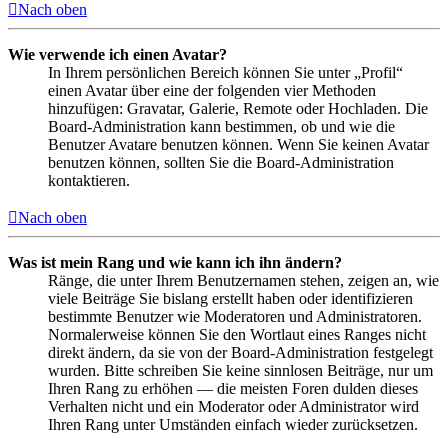
Nach oben
Wie verwende ich einen Avatar?
In Ihrem persönlichen Bereich können Sie unter „Profil“
einen Avatar über eine der folgenden vier Methoden
hinzufügen: Gravatar, Galerie, Remote oder Hochladen. Die
Board-Administration kann bestimmen, ob und wie die
Benutzer Avatare benutzen können. Wenn Sie keinen Avatar
benutzen können, sollten Sie die Board-Administration
kontaktieren.
Nach oben
Was ist mein Rang und wie kann ich ihn ändern?
Ränge, die unter Ihrem Benutzernamen stehen, zeigen an, wie
viele Beiträge Sie bislang erstellt haben oder identifizieren
bestimmte Benutzer wie Moderatoren und Administratoren.
Normalerweise können Sie den Wortlaut eines Ranges nicht
direkt ändern, da sie von der Board-Administration festgelegt
wurden. Bitte schreiben Sie keine sinnlosen Beiträge, nur um
Ihren Rang zu erhöhen — die meisten Foren dulden dieses
Verhalten nicht und ein Moderator oder Administrator wird
Ihren Rang unter Umständen einfach wieder zurücksetzen.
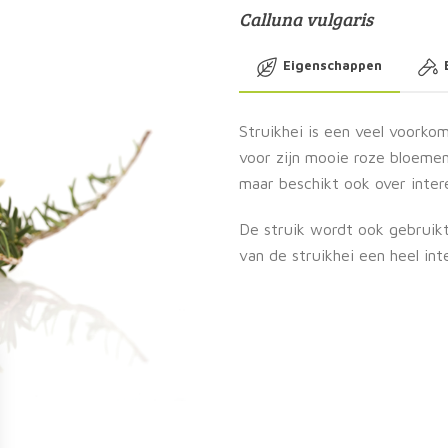
Calluna vulgaris
Eigenschappen
Struikhei is een veel voorko
voor zijn mooie roze bloemen.
maar beschikt ook over inter
De struik wordt ook gebruikt
van de struikhei een heel in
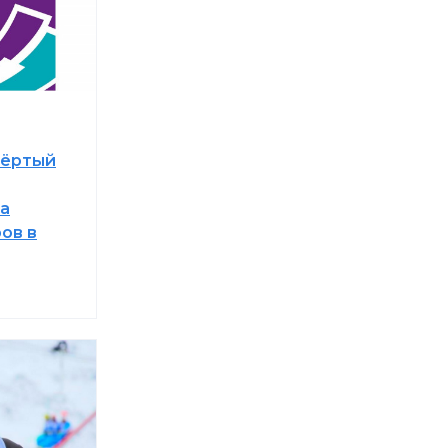
вёртый
на
ов в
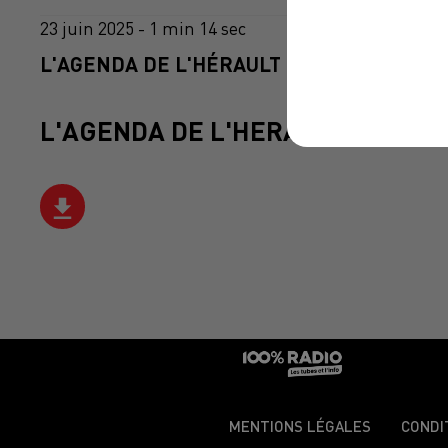
23 juin 2025 - 1 min 14 sec
L'AGENDA DE L'HÉRAULT DU 23/06/2025 À
L'AGENDA DE L'HERAULT
MENTIONS LÉGALES
CONDI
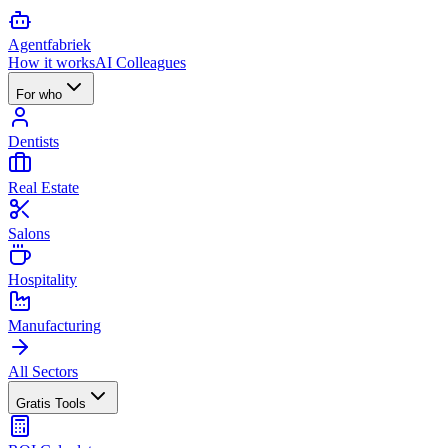
Agent
fabriek
How it works
AI Colleagues
For who
Dentists
Real Estate
Salons
Hospitality
Manufacturing
All Sectors
Gratis Tools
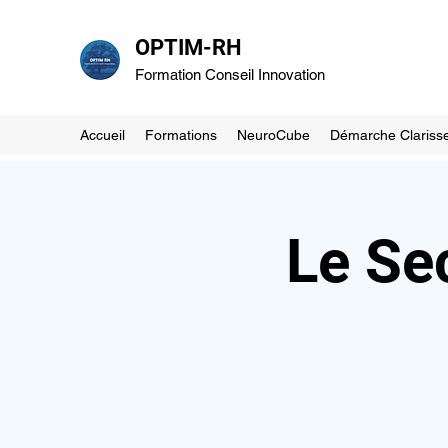
OPTIM-RH
Formation Conseil Innovation
Accueil
Formations
NeuroCube
Démarche Clariss
Le Sec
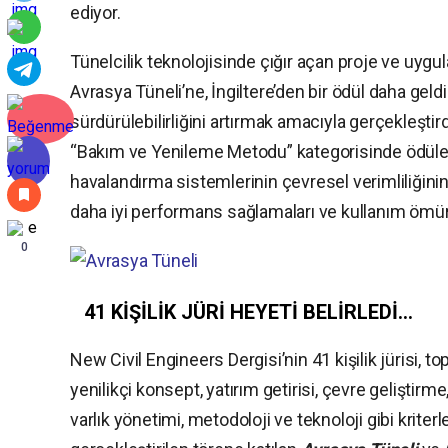
ediyor.
Tünelcilik teknolojisinde çığır açan proje ve uygu
Avrasya Tüneli’ne, İngiltere’den bir ödül daha geldi. 
sürdürülebilirliğini artırmak amacıyla gerçekleştir
“Bakım ve Yenileme Metodu” kategorisinde ödüle lay
havalandırma sistemlerinin çevresel verimliliğini
daha iyi performans sağlamaları ve kullanım ömür
0
41 KİŞİLİK JÜRİ HEYETİ BELİRLEDİ…
New Civil Engineers Dergisi’nin 41 kişilik jürisi, t
yenilikçi konsept, yatırım getirisi, çevre geliştir
varlık yönetimi, metodoloji ve teknoloji gibi kriterl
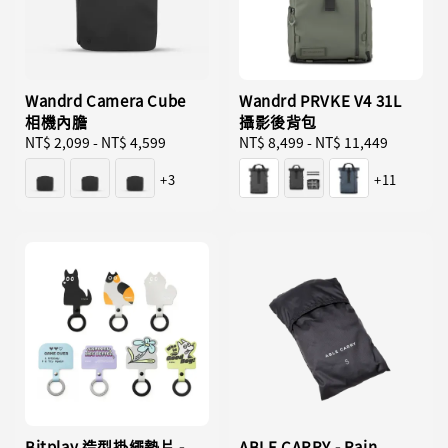
Wandrd Camera Cube
Wandrd PRVKE V4 31L
相機內膽
攝影後背包
Regular
NT$ 2,099
-
NT$ 4,599
Regular
NT$ 8,499
-
NT$ 11,449
price
price
+3
+11
Bitplay 造型掛繩墊片 -
ABLE CARRY - Rain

——————

### Activity
Across the data above, count every line with "Ihrem" in it and write only the total.

### Task output
2